Exercise data:
»»
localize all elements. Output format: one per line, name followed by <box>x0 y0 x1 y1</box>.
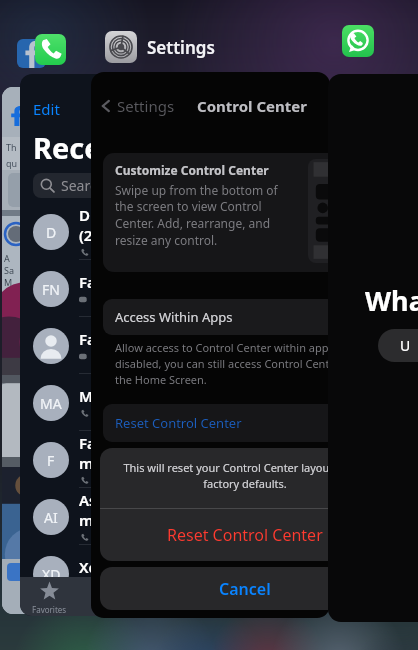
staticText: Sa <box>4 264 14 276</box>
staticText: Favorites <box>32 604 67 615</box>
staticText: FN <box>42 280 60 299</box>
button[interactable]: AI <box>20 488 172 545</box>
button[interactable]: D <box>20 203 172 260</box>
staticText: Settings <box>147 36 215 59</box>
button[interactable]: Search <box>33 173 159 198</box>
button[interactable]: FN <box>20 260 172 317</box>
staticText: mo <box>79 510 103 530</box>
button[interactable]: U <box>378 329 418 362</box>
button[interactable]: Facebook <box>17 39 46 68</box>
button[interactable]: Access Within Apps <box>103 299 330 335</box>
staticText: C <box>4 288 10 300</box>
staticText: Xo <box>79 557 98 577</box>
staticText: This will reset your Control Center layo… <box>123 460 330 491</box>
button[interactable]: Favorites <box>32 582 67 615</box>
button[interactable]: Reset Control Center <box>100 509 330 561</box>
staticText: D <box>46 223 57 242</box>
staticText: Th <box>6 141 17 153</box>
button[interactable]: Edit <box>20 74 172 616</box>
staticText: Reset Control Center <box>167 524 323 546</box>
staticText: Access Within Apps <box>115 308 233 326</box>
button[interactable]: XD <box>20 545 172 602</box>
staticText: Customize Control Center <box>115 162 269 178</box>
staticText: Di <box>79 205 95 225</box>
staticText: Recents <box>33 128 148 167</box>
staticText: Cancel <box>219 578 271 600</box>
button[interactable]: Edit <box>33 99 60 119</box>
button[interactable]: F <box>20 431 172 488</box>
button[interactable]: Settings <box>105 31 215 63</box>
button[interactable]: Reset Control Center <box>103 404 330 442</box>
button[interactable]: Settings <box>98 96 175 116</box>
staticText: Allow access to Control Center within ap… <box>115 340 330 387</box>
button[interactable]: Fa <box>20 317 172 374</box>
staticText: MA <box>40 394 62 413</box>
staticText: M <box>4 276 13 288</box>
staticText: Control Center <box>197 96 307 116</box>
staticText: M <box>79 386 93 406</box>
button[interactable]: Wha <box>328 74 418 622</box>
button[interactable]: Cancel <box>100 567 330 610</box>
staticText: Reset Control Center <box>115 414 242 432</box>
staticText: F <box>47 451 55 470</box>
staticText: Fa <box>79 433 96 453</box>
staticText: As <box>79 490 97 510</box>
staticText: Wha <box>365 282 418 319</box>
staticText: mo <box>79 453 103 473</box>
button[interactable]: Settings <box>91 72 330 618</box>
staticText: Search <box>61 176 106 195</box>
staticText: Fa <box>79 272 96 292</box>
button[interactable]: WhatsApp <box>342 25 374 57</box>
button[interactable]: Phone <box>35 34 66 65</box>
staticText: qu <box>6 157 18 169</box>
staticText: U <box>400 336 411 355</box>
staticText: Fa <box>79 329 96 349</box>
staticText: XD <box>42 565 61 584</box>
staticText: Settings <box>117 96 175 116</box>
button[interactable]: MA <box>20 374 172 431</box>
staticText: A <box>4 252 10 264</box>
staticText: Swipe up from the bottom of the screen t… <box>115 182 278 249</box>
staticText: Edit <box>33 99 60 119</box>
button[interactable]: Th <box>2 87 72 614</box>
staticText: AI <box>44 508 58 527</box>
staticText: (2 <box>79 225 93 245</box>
««
What to work on:
Check every line above for the string "Edit", and copy the ones that have it.

Answer to the exercise:
button[interactable]: Edit <box>20 74 172 616</box>
button[interactable]: Edit <box>33 99 60 119</box>
staticText: Edit <box>33 99 60 119</box>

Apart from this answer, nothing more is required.